El camarero tomó nota del pedido. Hablaba una extraña jerga, mezcla de francés, italiano y alemán. A pesar de que iban a comer carne, Rita dijo preferir el vino blanco, y Javier, con un gesto de displicente veteranía e impecable pronunciación, dijo: Liebfraumilch. El tipo lo miró con asombro, pero la sonrisa de ella fue como un aplauso.
—Así que conocés a Claudio.
—Muy poco. Sólo una vez hablé con él.
—¿Te gusta su pintura?
—Me gusta. Más la de antes que la de ahora.
—Claro, la de antes. O sea, cuando me tenía, no digamos de modelo, pero sí de tema.
—Precisamente.
—¿Vos qué hacés? ¿Escribís?
—Algo.
—¿Alguna vez me has escrito un poema?
—No me considero un poeta. Más bien soy periodista.
—Sin embargo, le has escrito poemas a Raquel y a Rocío.
—No exactamente poemas. Son meros apuntes.
—¿Y cuándo pensás dedicarme un mero apunte?
—Tal vez algún día. ¿Sabés lo que pasa? No me gusta escribir «a pedido».
Por encima del mantel, ella le tomó una mano. Él sintió una corriente eléctrica.
—¿Y si yo te lo pido?
Javier quedó inmóvil. Excitado e inmóvil. Sólo se permitió un largo suspiro.
—¿Estás suspirando por mí? —preguntó ella—. Yo también suspiro por vos.
Él no consiguió pronunciar palabra, pero asintió con la mirada. Ella le tomó la cabeza con ambas manos, la acercó suavemente y lo besó en los labios.
Entre el primer y el segundo beso, dijo Rita: «Ya sabrás de mí». Y a renglón seguido: «Ya escribirás de mí». A esa altura, la erección que experimentaba Javier era casi insoportable. Por un momento tuvo la sensación de que el vagón restaurante estaba colmado y que todos los comensales eran testigos de su excitación.
Pero la vergüenza le duró poco. Tomó la cabeza de Rita con ambas manos y la besó en los labios, en los ojos, en el pelo, en las orejas. ¡Qué orejitas, por Dios!
Ella se quitó la chaqueta para besar con más comodidad y él se quitó el saco para hacerlo más ansiosamente. En ese trámite algo caótico voltearon una copa y un cuchillo cayó al suelo, de punta. El ruido metálico sonó parecido al de un triángulo de orquesta y luego siguió vibrando, como si el beso interminable hubiera servido para echar las campanas a vuelo.
No obstante, aquel toque coral se acalló de pronto y Javier advirtió la presencia imperturbable del camarero. El rictus irónico de aquel tipo enorme apenas disimulaba las carcajadas secretas que le sacudían el sólido vientre.

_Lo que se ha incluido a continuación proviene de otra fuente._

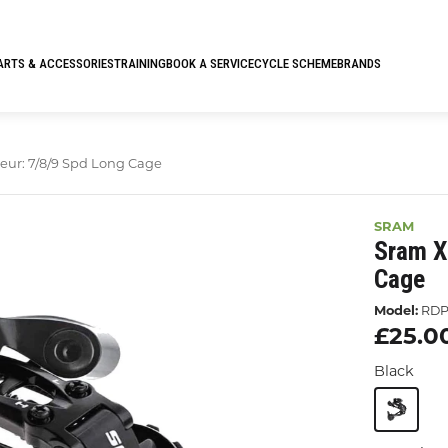
ARTS & ACCESSORIES
TRAINING
BOOK A SERVICE
CYCLE SCHEME
BRANDS
leur: 7/8/9 Spd Long Cage
SRAM
Sram X
Cage
Model:
RDP
£25.0
Black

Sin embargo, no dijo nada. Se limitó a descorchar con la destreza de un profesional la botella de Liebfraumilch y, tras retirar la copa que cayera en desgracia, sirvió tres centímetros de aquel néctar en la otra copa, la de Javier.
Él probó el vino y le pareció magnífico, pero no llegó a expresar su previsible visto bueno. Los ladridos de Bribón habían penetrado duramente en su sueño y sin compasión lo despertaron. Antes de espabilarse por completo volvió a escuchar, en medio de su cándida niebla, el anuncio implacable de Rita: «Ya sabrás de mí».